"Philosophy is like trying to open a safe with a combination lock: each little adjustment of the dials seems to achieve nothing, only when everything is in place does the door open." Ludwig Wittgenstein

Thursday, November 18, 2010

RESPONSE NUMBER SIX To Galatians Re-imagined: Reading with the Eyes of the Vanquished (Fortress 2010) by Brigitte Kahl


KAHL’S INTRODUCTION

In my previous post, I mentioned that Brigitte Kahl recommends Mark Nanos’ book, The Irony of Galatians (Augsburg Fortress 2002), especially at pp. 257-71.

Nanos write that the Apostle Paul’s addressees in Galatia were not Jews, although adherents of Messiah Jesus (“Paul’s Gentiles”). As non-Jews, they were compromising the security of the synagogue(s) by claiming the privilege – as Jews – to no longer be required to show honor to the Emperor by way of mandated participation in the imperial cult. Nanos then argues that the Jewish community (communities?) responded to this threat by pressuring Paul’s Messiah Jesus converts to become proselytes and submit to circumcision.

Paul’s Galatians letter is ambiguous as to the identities of both the community (communities) addressed and the opponents Paul is confronting. This ambiguity explains the existence of both Nanos’ book and Kahl’s, to say nothing of most other commentaries: biblical scholars want to have their say and also want to say something fresh, if not novel. (The faddish nature of New Testament scholarship is a subject for another day.)

About the identities of the parties mentioned in the Galatians letter, decisions have to be made by those who write commentaries. Nanos has made his calls, and Kahl’s introductory remarks indicate she has adopted a similar position in her book. (You will recall, I am reviewing her book as I work through it.)

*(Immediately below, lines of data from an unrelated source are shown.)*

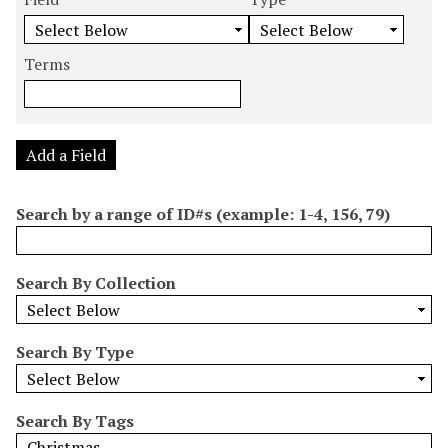
m
e
e
e
e
b
a
a
a
a
e
r
r
r
r
Terms
r
c
c
c
c
o
h
h
h
h
f
F
T
T
J
r
i
y
e
o
Add a Field
o
e
p
r
i
w
l
e
m
n
Search by a range of ID#s (example: 1-4, 156, 79)
s
d
s
e
i
r
n
Search By Collection
"
N
a
Search By Type
r
r
o
Search By Tags
w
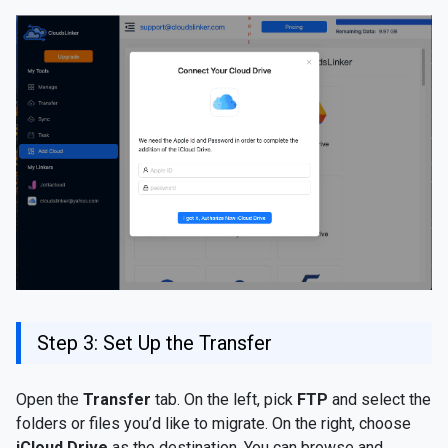
Step 3: Set Up the Transfer
Open the
Transfer
tab. On the left, pick
FTP
and select the
folders or files you’d like to migrate. On the right, choose
iCloud Drive
as the destination. You can browse and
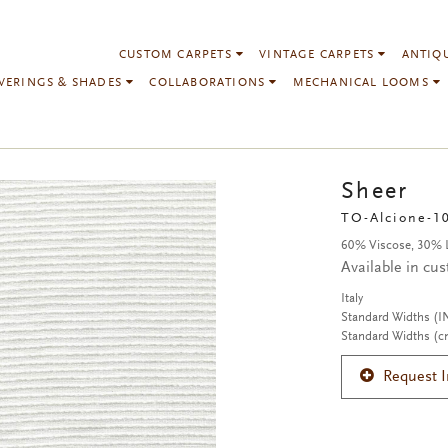
CUSTOM CARPETS
VINTAGE CARPETS
ANTIQ
VERINGS & SHADES
COLLABORATIONS
MECHANICAL LOOMS
Sheer
TO-Alcione-1
60% Viscose, 30% 
Available in cu
Italy
Standard Widths (I
Standard Widths (c
Request 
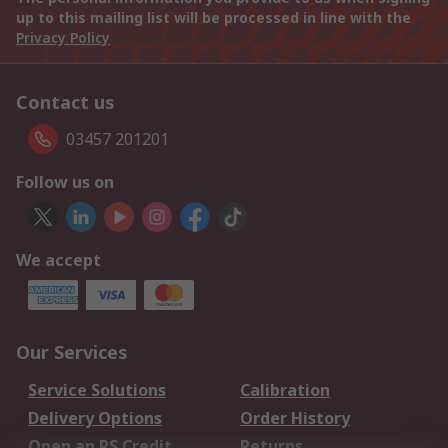
up to this mailing list will be processed in line with the
Privacy Policy
Contact us
03457 201201
Follow us on
We accept
Our Services
Service Solutions
Calibration
Delivery Options
Order History
Open an RS Credit
Returns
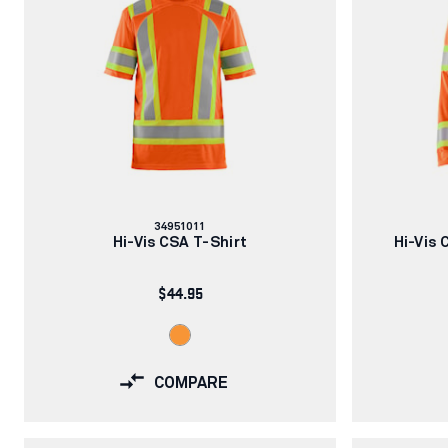
Article
34951011
number:
Hi-Vis CSA T-Shirt
Hi-Vis 
$44.95
COMPARE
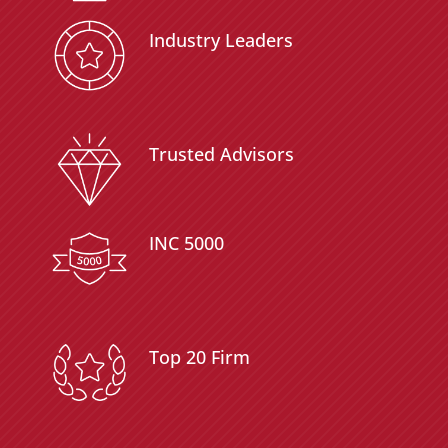
Industry Leaders
Trusted Advisors
INC 5000
Top 20 Firm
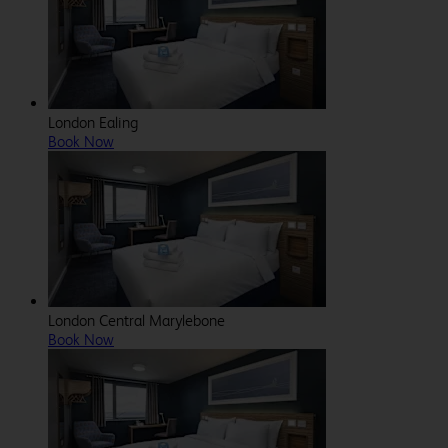
London Ealing
Book Now
London Central Marylebone
Book Now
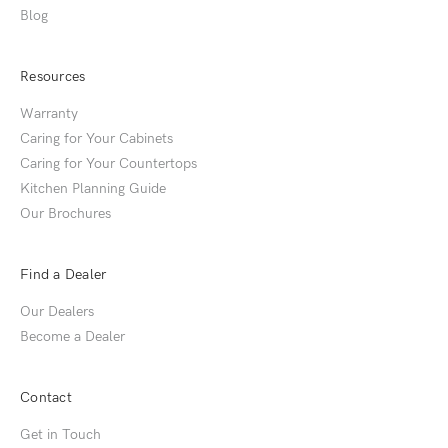
Blog
Resources
Warranty
Caring for Your Cabinets
Caring for Your Countertops
Kitchen Planning Guide
Our Brochures
Find a Dealer
Our Dealers
Become a Dealer
Contact
Get in Touch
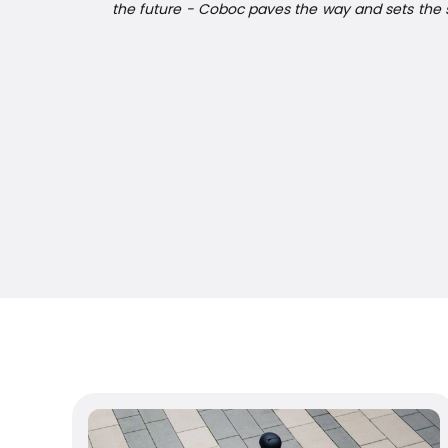
the future - Coboc paves the way and sets the s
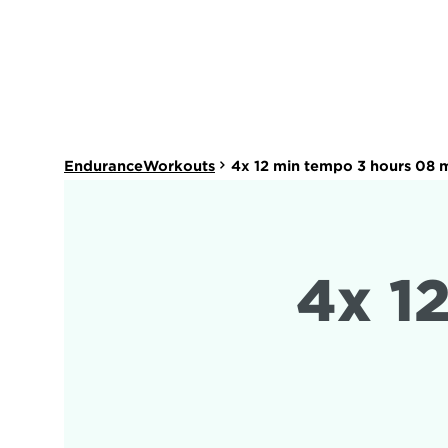
EnduranceWorkouts
4x 12 min tempo 3 hours 08 
4x 1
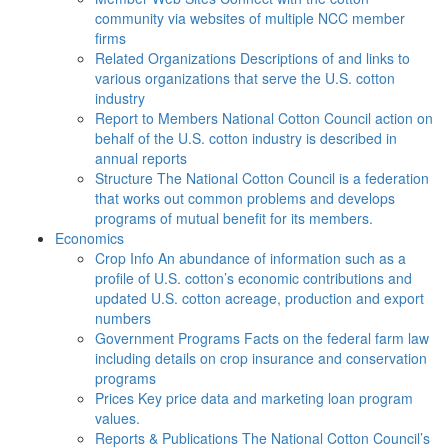
community via websites of multiple NCC member
firms
Related Organizations
Descriptions of and links to
various organizations that serve the U.S. cotton
industry
Report to Members
National Cotton Council action on
behalf of the U.S. cotton industry is described in
annual reports
Structure
The National Cotton Council is a federation
that works out common problems and develops
programs of mutual benefit for its members.
Economics
Crop Info
An abundance of information such as a
profile of U.S. cotton’s economic contributions and
updated U.S. cotton acreage, production and export
numbers
Government Programs
Facts on the federal farm law
including details on crop insurance and conservation
programs
Prices
Key price data and marketing loan program
values.
Reports & Publications
The National Cotton Council’s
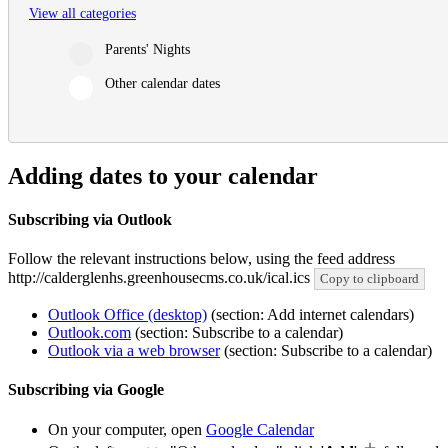
View all categories
Parents' Nights
Other calendar dates
Adding dates to your calendar
Subscribing via Outlook
Follow the relevant instructions below, using the feed address
http://calderglenhs.greenhousecms.co.uk/ical.ics
Copy to clipboard
Outlook Office (desktop)
(section: Add internet calendars)
Outlook.com
(section: Subscribe to a calendar)
Outlook via a web browser
(section: Subscribe to a calendar)
Subscribing via Google
On your computer, open
Google Calendar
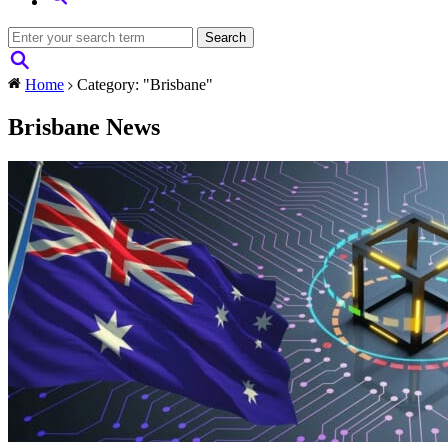
Home
Category: "Brisbane"
Brisbane News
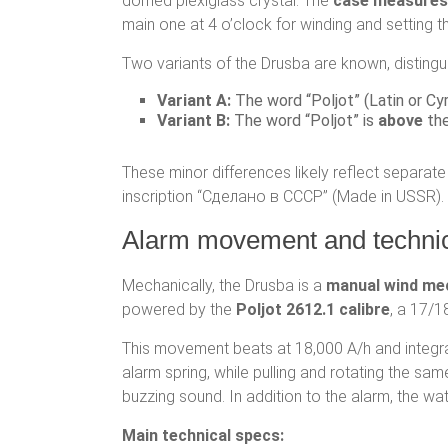
domed plexiglass crystal. The
case measure
main one at 4 o’clock for winding and setting 
Two variants of the Drusba are known, distingui
Variant A:
The word “Poljot” (Latin or Cyr
Variant B:
The word “Poljot” is
above
the
These minor differences likely reflect separat
inscription “Сделано в СССР” (Made in USSR).
Alarm movement and technica
Mechanically, the Drusba is a
manual wind me
powered by the
Poljot 2612.1 calibre
, a 17/
This movement beats at 18,000 A/h and integr
alarm spring, while pulling and rotating the sa
buzzing sound. In addition to the alarm, the w
Main technical specs:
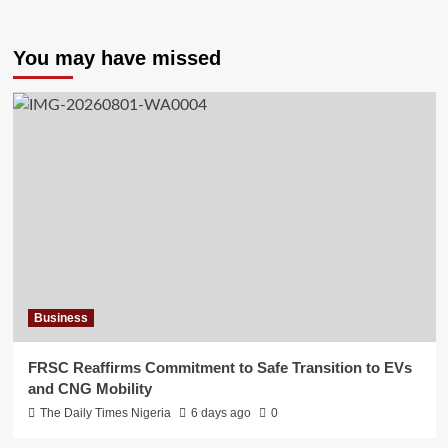
You may have missed
Business
FRSC Reaffirms Commitment to Safe Transition to EVs
and CNG Mobility
The Daily Times Nigeria
6 days ago
0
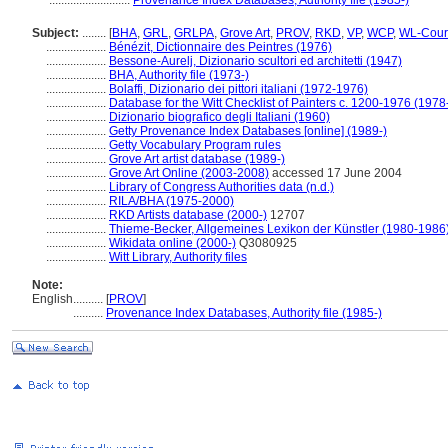
...........................
Provenance Index Databases, Authority file (1985-)
Subject:
........
[
BHA
,
GRL
,
GRLPA
,
Grove Art
,
PROV
,
RKD
,
VP
,
WCP
,
WL-Cour
....................
Bénézit, Dictionnaire des Peintres (1976)
....................
Bessone-Aurelj, Dizionario scultori ed architetti (1947)
....................
BHA, Authority file (1973-)
....................
Bolaffi, Dizionario dei pittori italiani (1972-1976)
....................
Database for the Witt Checklist of Painters c. 1200-1976 (1978
....................
Dizionario biografico degli Italiani (1960)
....................
Getty Provenance Index Databases [online] (1989-)
....................
Getty Vocabulary Program rules
....................
Grove Art artist database (1989-)
....................
Grove Art Online (2003-2008)
accessed 17 June 2004
....................
Library of Congress Authorities data (n.d.)
....................
RILA/BHA (1975-2000)
....................
RKD Artists database (2000-)
12707
....................
Thieme-Becker, Allgemeines Lexikon der Künstler (1980-1986
....................
Wikidata online (2000-)
Q3080925
....................
Witt Library, Authority files
Note:
English
..........
[
PROV
]
..........
Provenance Index Databases, Authority file (1985-)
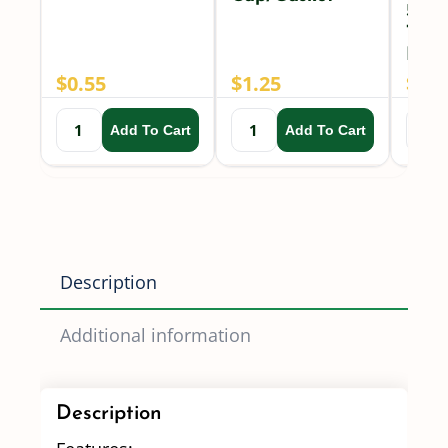
50 M
TeeJ
Nozz
$
0.55
$
1.25
$
2.6
Add To Cart
Add To Cart
Description
Additional information
Description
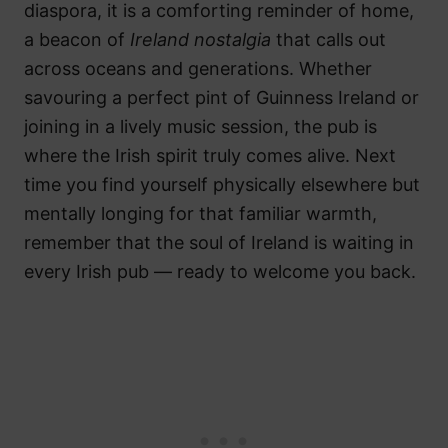
diaspora, it is a comforting reminder of home,
a beacon of
Ireland nostalgia
that calls out
across oceans and generations. Whether
savouring a perfect pint of Guinness Ireland or
joining in a lively music session, the pub is
where the Irish spirit truly comes alive. Next
time you find yourself physically elsewhere but
mentally longing for that familiar warmth,
remember that the soul of Ireland is waiting in
every Irish pub — ready to welcome you back.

I leave it to the readers of Mark Nanos to decide if he is persuasive that synagogue representatives (Nanos, unfortunately, calls them “control agents”) would demand circumcision of non-Jews, whose adherence was not to Judaism per se, but to a Jewish itinerant preacher, executed under Roman authority in Roman-occupied Jerusalem. 

My own take on these identity questions is that Paul, in Galatians, is having to defend himself from allegations that he is a man of extreme violence and therefore, lacking in credibility as a reliable counselor in religious matters. This bitter criticism of Paul was made, I believe, in Galatia by survivors of his earlier persecution of Diaspora Christian Jews, whom he had run out of Jerusalem and who had returned to their homes in Galatia, there to denounce Paul to their co-communicants, some of whom were Gentile. 

(See my article, “Paul and the Victims of His Persecution: The Opponents in Galatia” 32 Biblical Theology Bulletin No 4 (Winter 2002) pages 182-191.)

Kahl’s first reference to Nanos, appearing here in the Introduction, may yet be qualified in her more detailed explication in the book.